The analysis is performed entirely in the digital domain, using
only existing DNA and RNA sequence data, protein homology and characteristcs
How Proteins Fold
All proteins in nature are made up of chains of molecules called
"amino acids". Cells create proteins by "transcribing" them from
RNA sequences (themselves being created from DNA sequences). When
proteins are transcribed from RNA they start out as linear sequences
of amino acids. Because the amino acids that make up a protein have
various electrostatic and mechanical properties, the protein doesn't
stay in this dentured form for long and begins to fold up into a
three-dimensional structure. It is this three-dimensional structure
(as well as the mechanical and electrostatic properties of the amino
acid sequence) that gives the protein its functionality.
For example, two proteins might fold themselves in such a way
that one protein presents a "lock" binding site to the other protein's
corresponding "key". Fitting the key into the lock produces an electrochemical
reaction that performs some essential cellular function.
The transcribed sequence of amino acids that form a protein are
called the protein's "primary structure". The folded form of the
protein in three-space is called the protein's "secondary structure".
The secondary structure of a protein is determined in large part
by the mechanical and electrostatic effects of neighboring amino
acids. Proteins also have "tertiary" and "quartenary" structures.
The tertiary structure refers to the overall folding path of a protein.
For example, a protein might have a helical secondary structure
whereas its tertiary structure might fold the overall protein into
a "supercoil" where the helical protein coils around itself. The
mechanics of how a protein can fold, determine a protein's structure.
Tertiary structure prediction is the rough part and the focus of
my thesis project, although to predict an overall fold, all constraints
from local to global folding must be considered.
The quartenary structure of a protein refers to an assemblage
of multiple protein strings along with the so-called "post-translational
modifications" to the protein strings. "Post-translational modification"
means folding or alterations of the protein string that have occured
outside of the protein's inate structure or expression. A good example
of a post-translational modification is the addition of a "heme
group" to hemoglobin molecules. Without this heme group, red corpuscles
would be unable to carry oxygen.
One feature of proteins in nature that seems to be very consistant
is that when they do fold, they fold into the most energy-conservative
structure possible, that is to say that the amino acids are at total
rest and the protein is expending no energy to maintain its structure.
This fact provides us with a key to reliably predicting a protein's
structure. Theoretically, all we have to do is find the optimal
conformation among all the possible conformations a protein can
In practice, however, this is an impracticle solution. The amount
of time required to test all possible conformations that a decent
size protein can take on is far greater than the age of the universe,
even for the fastest computers.
Hydrophobic Packing Models
One of the properties of amino acids which is thought to determine
most of a protein's resulting structure is the amino acid's "hydrophobicity",
or its afinity for water. This makes sense, because all proteins
are folding within a cytoplasmic medium which consists of mostly
water. If one labels each amino acid as "hydrophillic" or "hydrophobic"

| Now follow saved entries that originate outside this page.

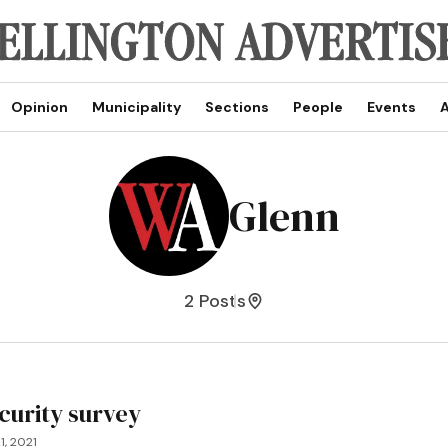
Opinion
Municipality
Sections
People
Events
A
Glenn
2 Posts
curity survey
1, 2021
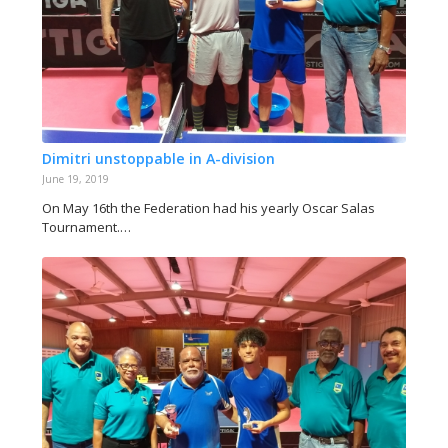
Dimitri unstoppable in A-division
June 19, 2019
On May 16th the Federation had his yearly Oscar Salas
Tournament.…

and then considers this property as the only mechanism of folding
(but retaining a protein's expected sequential structure) then one
has a macroscopic model for folding abstractions of proteins; hydrophobic
amino acids move towards each other and the protein's "center" away
from the cell's cytoplasm. To further simplify the problem (but
not remove the essential computational complexity of the problem)

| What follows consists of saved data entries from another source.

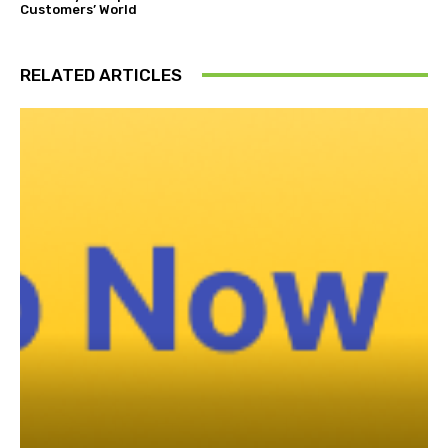
Customers’ World
RELATED ARTICLES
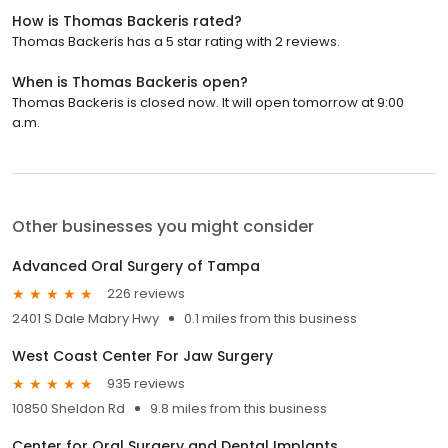
How is Thomas Backeris rated?
Thomas Backeris has a 5 star rating with 2 reviews.
When is Thomas Backeris open?
Thomas Backeris is closed now. It will open tomorrow at 9:00
a.m.
Other businesses you might consider
Advanced Oral Surgery of Tampa
226 reviews
2401 S Dale Mabry Hwy
0.1 miles from this business
West Coast Center For Jaw Surgery
935 reviews
10850 Sheldon Rd
9.8 miles from this business
Center for Oral Surgery and Dental Implants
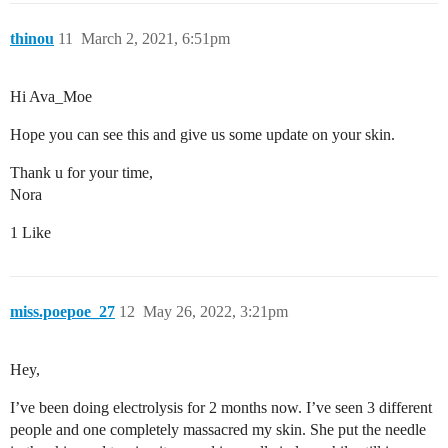
thinou
11
March 2, 2021, 6:51pm
Hi Ava_Moe
Hope you can see this and give us some update on your skin.
Thank u for your time,
Nora
1 Like
miss.poepoe_27
12
May 26, 2022, 3:21pm
Hey,
I’ve been doing electrolysis for 2 months now. I’ve seen 3 different
people and one completely massacred my skin. She put the needle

we can perform this folding within a discrete cartesian lattice
Such abstract models of proteins are termed "Hydrophobic Packing"

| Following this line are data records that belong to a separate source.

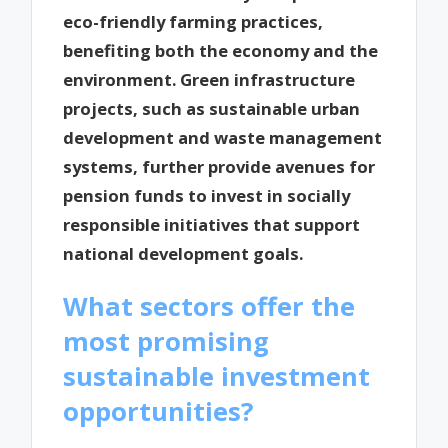
eco-friendly farming practices,
benefiting both the economy and the
environment. Green infrastructure
projects, such as sustainable urban
development and waste management
systems, further provide avenues for
pension funds to invest in socially
responsible initiatives that support
national development goals.
What sectors offer the
most promising
sustainable investment
opportunities?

models or "HP models" for short and have been investigated by many
researchers, most notably K. A. Dill.
These abstracted protein models are no less difficult to solve
computationally. Abstracting the problem just removes the noise
from the problem and allows us to focus on the core difficulties
of predicting protein structure. To this day, the protein folding
problem, as well as the prediction of abstracted protein folds,
remain unsolved problems.
Even after the protein has been abstracted, the protein folding
problem appears to retain its NP-complete characteristics, which
is good because we want to remove the problem background noise without
removing the constraints that make the problem difficult to solve...
and thus scalable to folding real-world proteins. Since the protein
folding problem is generally regarded as NP-complete, I have discarded
from consideration any conventional problem-solving techniques (such
as exhaustive search of the solution space). Any solution to this
problem must fold real-world size proteins within polynomial time.